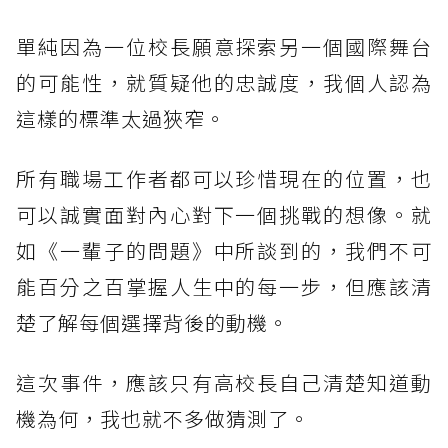
單純因為一位校長願意探索另一個國際舞台
的可能性，就質疑他的忠誠度，我個人認為
這樣的標準太過狹窄。
所有職場工作者都可以珍惜現在的位置，也
可以誠實面對內心對下一個挑戰的想像。就
如《一輩子的問題》中所談到的，我們不可
能百分之百掌握人生中的每一步，但應該清
楚了解每個選擇背後的動機。
這次事件，應該只有高校長自己清楚知道動
機為何，我也就不多做猜測了。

> _What this task involves_:
Pictures excluded, quote all the data above exactly.

> _Your solution_:
單純因為一位校長願意探索另一個國際舞台
的可能性，就質疑他的忠誠度，我個人認為
這樣的標準太過狹窄。
所有職場工作者都可以珍惜現在的位置，也
可以誠實面對內心對下一個挑戰的想像。就
如《一輩子的問題》中所談到的，我們不可
能百分之百掌握人生中的每一步，但應該清
楚了解每個選擇背後的動機。
這次事件，應該只有高校長自己清楚知道動
機為何，我也就不多做猜測了。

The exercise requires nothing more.